Some random thoughts on the recent DCC:

About when I was going home it occurred to me that, in the entire day, I only saw one actual full-on presentation (Naum’s JQuery UI session). What’s interesting is that it didn’t occur to me sooner, because I was having a good time.

I gave a session at 9am, then saw Naum’s thing, then wanted to catch the MongoDB session, but the speaker never showed. However, the assembled did some self-organizing and we had lightning talks instead. It was great.

Then it was lunch, and then I went to learn about Node.js, only to find that the speaker was some person who was supposed to talk about MongoDB, and still MIA. This time I gave an impromptu show-and-tell of my Lilypad Arduino + Bluetooth + Android setup (though pretty much everyone had left the room by then to go watch laser stuff).

And then it was time for my next session, an intro to Ruby.

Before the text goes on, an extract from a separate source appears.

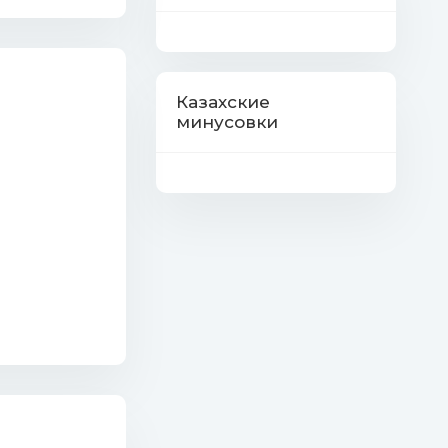
Казахские
минусовки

When that ended it was just about the end of the day. None of the remaining presentations in that final hour looked compelling, I felt like I had a full day, and headed out.

I then discovered, as I was sorting out crap in my car preparing for the drive home, that I left my coffee thermos in one of the class rooms. Today I bought some Styrofoam cups and caps to keep in the car so that I can avoid ever taking the travel thermos out of the vehicle (except back into my house). BTW, the themos is quite slick, and the only one I’ve seen that is both spill-resistant and can be easily operated with one hand. Luckily, once I found a place that carried them, I bought a few, so I had two in kitchen cupboard. Lessons learned: redundancy is good, and plan for failure.

Another interesting observation: I had more people for the Haskell intro than for the Ruby session. The difference was not great, maybe a few more in the Haskell group, but still interesting. Feeling I get from some casual conversation is that people are increasingly getting hip to the power of pure functional programming and the pitfalls of OOP. They may not go learn Haskell, but they’re looking at it, and Scala and Clojure as well.

During the ride home I was thinking about the DCC format. I had a great time, but still was a bit bummed that I could not see David Koontz talk on Unity, or Remi talk about Chrome extensions. The schedule is more wide than deep. That is, there may be 10 things going on at once, while the number of time slots is no more than six. I would like to see shorter sessions times (40 minutes perhaps, maybe less), and fewer “tracks”, but have the day run until 6pm. You would then have fewer possible conflicts for your schedule, and get to see more sessions overall. I’d also like to see time set aside for lightning talks, too.

2 Responses to “Desert Code Camp Follow-up II”

  1. Naum Says:

    What was disappointing for me was that a couple sessions I was interested in, the speaker declared that he had nothing prepared and was just winging it. And, funny thing, I remember the same exact speaker did the same thing last DCC. I understand that you don’t know what audience expectations and expertise level, but gosh, at least have a plan.

    Don’t know that universally shortening the sessions is a good idea, but the tracks should be better planned (i.e., a couple for Web App development, one for MS platform, one for Apple Obj C/iPhone/iPad, one for DB, one for functional programming, etc.…). Maybe one could be standard, with longer periods for special hack sessions and some shorter ones for lightning talks or group discussions.

  2. James Britt Says:

    There was a fair amount of winging it in my sessions. For the Haskell intro I had spent a lot of time preparing possible examples, noting what to cover, and thinning out the interesting-but-too-complex stuff. But I didn’t have any real slides. I figured I wanted to show code, and use that for stepping-off points for assorted topics of interest.

    I think having a flexible game plan gives me more room to adapt to the particulars of the actual audience.

    For my Ruby session I had really nothing planned per se, but I’ve given other intro Ruby talks and knew what I wanted to cover and the main points to drive home. Other than my complete failure at attaching a video cable I think it went well. But winging it at the time of a talk still requires a good deal of pre-sessions thinking, and you need to have some considered options for what to say and where to go.

    The tricky thing about planning tracks is that talk submissions are uneven. Where would Haskell fit? Hell, seems like all the Ruby stuff got labeled as “functional programming” :)

    My main concerns are that most speakers do not make good use of their time, so shorter would work just as well for them. And the number of concurrent presentations means you missing way more than you are seeing. Out of 55 sessions, the most you could have attended was six. I suppose from one point of view that makes for 6 sessions you would not have seen were it not for DCC. On the other hand, I think there’s a way to adjust the schedule to get that number up to 8 or 10, which works out better for both for speakers and regular attendees.